C'est la fin de la 3ème journée que nous passons à Njagabaar.
J'entends qu'on m'appelle, un des pêcheurs du village arrive à ma rencontre en courant. Il ne parle pas bien français mais il a réussi à se faire comprendre auprès de Valérie. En compagnie des femmes de Diadiaam3 qui font la vaisselle au petit marigot pendant que de mon coté je tentais de localiser les coassements d’un batracien dans les roseaux, elle a compris qu'il voulait me montrer quelque chose d’important, et elle lui a indiqué la direction du grand marigot ou je me trouvais.

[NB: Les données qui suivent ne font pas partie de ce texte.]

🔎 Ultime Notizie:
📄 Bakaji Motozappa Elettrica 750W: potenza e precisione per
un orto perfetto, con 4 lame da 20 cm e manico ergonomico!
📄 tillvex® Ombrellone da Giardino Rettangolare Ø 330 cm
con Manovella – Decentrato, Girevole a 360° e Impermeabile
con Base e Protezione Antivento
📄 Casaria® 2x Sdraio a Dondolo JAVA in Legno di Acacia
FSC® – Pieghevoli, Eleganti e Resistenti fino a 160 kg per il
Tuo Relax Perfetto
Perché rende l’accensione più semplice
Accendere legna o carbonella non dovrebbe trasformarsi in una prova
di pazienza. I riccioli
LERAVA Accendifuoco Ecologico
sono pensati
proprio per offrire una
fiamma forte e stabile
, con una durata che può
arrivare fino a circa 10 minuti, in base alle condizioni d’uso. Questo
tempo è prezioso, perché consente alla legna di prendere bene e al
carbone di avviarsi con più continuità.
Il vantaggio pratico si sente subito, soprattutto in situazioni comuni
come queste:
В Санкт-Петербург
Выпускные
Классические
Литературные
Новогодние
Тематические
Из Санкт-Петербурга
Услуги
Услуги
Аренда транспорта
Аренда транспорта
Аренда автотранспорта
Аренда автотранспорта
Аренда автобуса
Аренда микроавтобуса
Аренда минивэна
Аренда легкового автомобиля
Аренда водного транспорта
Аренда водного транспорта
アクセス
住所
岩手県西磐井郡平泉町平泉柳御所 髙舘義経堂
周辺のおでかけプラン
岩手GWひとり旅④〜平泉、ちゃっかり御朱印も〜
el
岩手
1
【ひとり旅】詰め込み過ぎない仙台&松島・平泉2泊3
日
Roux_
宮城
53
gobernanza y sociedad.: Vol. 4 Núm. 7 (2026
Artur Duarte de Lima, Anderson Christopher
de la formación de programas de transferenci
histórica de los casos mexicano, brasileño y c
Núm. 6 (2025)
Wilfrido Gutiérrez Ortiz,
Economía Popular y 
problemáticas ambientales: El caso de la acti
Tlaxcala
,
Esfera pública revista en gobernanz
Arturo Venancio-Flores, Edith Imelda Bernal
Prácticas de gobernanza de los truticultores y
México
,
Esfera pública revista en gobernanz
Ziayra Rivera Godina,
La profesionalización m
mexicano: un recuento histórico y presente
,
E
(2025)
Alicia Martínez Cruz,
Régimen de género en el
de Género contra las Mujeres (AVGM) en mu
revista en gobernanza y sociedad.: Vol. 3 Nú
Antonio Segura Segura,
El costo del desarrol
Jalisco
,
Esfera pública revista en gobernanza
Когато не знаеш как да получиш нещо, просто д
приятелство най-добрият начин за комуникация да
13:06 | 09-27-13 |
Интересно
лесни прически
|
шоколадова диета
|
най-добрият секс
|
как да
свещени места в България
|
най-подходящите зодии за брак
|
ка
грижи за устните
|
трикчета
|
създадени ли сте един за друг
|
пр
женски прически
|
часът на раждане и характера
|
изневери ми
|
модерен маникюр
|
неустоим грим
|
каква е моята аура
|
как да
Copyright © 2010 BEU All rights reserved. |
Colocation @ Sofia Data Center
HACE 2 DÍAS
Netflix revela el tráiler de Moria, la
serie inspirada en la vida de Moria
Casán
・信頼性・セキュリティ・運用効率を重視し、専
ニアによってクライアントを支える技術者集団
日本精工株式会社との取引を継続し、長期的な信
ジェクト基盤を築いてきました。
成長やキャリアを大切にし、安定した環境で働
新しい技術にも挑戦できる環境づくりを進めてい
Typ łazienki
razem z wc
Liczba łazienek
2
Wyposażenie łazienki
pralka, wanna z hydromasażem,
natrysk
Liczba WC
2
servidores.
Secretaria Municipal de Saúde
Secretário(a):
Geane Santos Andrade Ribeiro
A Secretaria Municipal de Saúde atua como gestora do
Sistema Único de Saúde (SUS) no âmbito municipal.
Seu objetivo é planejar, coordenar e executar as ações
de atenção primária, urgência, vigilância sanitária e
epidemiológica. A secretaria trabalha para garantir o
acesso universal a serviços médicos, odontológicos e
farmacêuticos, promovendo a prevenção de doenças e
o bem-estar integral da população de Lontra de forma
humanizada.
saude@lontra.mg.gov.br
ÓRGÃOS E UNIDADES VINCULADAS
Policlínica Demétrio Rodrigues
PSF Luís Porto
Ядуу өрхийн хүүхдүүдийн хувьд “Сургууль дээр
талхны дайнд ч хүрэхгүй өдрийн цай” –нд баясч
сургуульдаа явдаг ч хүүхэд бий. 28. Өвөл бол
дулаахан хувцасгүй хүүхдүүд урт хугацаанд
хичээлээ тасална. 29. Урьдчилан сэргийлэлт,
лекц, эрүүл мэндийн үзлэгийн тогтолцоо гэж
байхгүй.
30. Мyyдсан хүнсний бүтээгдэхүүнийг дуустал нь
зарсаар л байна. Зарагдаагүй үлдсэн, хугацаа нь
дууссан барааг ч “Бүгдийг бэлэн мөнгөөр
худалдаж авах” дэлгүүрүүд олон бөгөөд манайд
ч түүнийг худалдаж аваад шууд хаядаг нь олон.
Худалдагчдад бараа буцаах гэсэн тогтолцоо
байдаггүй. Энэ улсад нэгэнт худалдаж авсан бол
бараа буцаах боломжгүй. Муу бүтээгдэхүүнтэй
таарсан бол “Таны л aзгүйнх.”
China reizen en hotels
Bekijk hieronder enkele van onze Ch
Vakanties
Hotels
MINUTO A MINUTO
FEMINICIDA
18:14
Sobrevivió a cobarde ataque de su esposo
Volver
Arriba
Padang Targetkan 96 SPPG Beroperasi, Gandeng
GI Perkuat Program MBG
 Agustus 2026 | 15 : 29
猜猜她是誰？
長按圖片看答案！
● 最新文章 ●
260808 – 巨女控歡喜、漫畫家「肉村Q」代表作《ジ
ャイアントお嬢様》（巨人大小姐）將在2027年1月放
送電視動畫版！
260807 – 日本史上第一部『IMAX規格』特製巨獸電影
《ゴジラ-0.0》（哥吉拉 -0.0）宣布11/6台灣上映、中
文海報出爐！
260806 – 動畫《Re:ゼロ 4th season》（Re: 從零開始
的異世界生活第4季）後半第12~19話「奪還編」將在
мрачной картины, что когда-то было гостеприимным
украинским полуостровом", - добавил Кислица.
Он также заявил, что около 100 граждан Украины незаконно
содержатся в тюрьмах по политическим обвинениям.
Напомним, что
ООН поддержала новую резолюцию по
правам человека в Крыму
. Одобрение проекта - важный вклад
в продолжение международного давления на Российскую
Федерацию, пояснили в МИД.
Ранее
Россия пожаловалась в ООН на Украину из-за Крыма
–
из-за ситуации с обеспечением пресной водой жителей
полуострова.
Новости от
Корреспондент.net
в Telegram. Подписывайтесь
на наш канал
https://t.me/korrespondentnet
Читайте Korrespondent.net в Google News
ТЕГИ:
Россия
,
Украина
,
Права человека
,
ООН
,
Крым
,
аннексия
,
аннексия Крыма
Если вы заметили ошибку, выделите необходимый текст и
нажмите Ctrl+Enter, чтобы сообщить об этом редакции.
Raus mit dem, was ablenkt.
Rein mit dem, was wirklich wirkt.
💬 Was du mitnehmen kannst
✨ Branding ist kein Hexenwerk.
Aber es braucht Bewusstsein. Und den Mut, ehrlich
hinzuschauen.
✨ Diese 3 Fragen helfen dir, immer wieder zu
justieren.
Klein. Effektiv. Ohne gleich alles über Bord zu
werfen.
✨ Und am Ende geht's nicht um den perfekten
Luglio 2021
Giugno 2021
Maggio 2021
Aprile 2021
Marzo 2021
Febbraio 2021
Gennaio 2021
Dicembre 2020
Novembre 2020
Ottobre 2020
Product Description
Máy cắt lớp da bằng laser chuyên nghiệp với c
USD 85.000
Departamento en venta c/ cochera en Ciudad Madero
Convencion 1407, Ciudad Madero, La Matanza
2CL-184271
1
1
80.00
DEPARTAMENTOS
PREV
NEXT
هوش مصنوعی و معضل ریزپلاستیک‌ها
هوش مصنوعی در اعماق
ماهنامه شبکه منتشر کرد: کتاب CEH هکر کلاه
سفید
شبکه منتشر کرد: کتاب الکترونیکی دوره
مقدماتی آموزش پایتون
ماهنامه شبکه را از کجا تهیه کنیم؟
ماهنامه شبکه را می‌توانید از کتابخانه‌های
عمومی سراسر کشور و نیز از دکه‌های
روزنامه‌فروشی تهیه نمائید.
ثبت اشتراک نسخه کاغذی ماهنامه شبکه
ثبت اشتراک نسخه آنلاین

Au village les nouvelles vont vite, et on sait que je suis interessé par les reptiles, les serpents du Djoudj. J'ai fait comprendre aux enfants de Diadiam3, spectateurs assidus et curieux de mes prospections, de ne surtout pas m’en chercher ; c’es trop trop dangereux, s’ils tombent sur une vipère heurtante ou un cobra, même si je sais qu’ils en ont peur, ils sont capables de partir en repérage et de jouer au premier qui viendra me dire fièrement qu’il en a trouvé. Mais visiblement, l'info est passée dans Didiam3, et je me retrouve à suivre ce pêcheur qui tente de m'expliquer qu'il a un énorme python coincé depuis deux jours dans son filet qu'il jette pour capturer les petits poissons.
D'après ce qu'il me dit par de grands gestes, le python est toujours vivant mais a détruit son filet dans lequel il s'est entortillé. Son filet perdu, il pensait probablement laisser les choses en l'état au fond du marigot, le python mourrant alors de sa belle mort. Mais il est fier de me le montrer.
Arrivés au bord de l'étang, il s'y enfonce sans hésiter, et disparait derrière les roseaux.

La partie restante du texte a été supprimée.